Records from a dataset
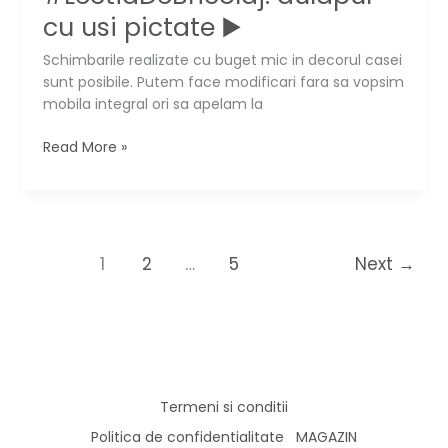
cu usi pictate ▶️
Schimbarile realizate cu buget mic in decorul casei
sunt posibile. Putem face modificari fara sa vopsim
mobila integral ori sa apelam la
#LectiaDeBricolaj:
Read More »
dulapul
cu
usi
pictate
▶️
1
2
…
5
Next
→
Termeni si conditii
Politica de confidentialitate
MAGAZIN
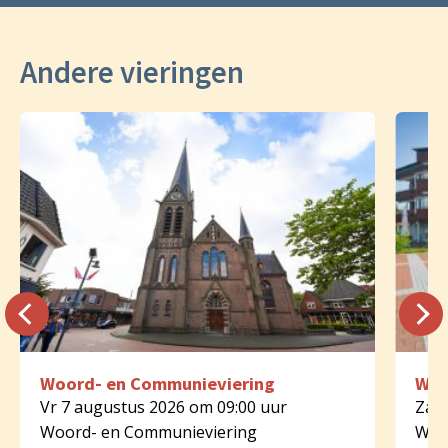
Andere vieringen
Woord- en Communieviering
Woo
Vr 7 augustus 2026 om 09:00 uur
Za 8
Woord- en Communieviering
Woo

**Try it:**
Write out the lines beginning at the line with "Termeni si conditii" and ending at the last line of the entries. Include no pictures.

**Reply:**
Termeni si conditii
Politica de confidentialitate
MAGAZIN
Andere vieringen
Woord- en Communieviering
Woo
Vr 7 augustus 2026 om 09:00 uur
Za 8
Woord- en Communieviering
Woo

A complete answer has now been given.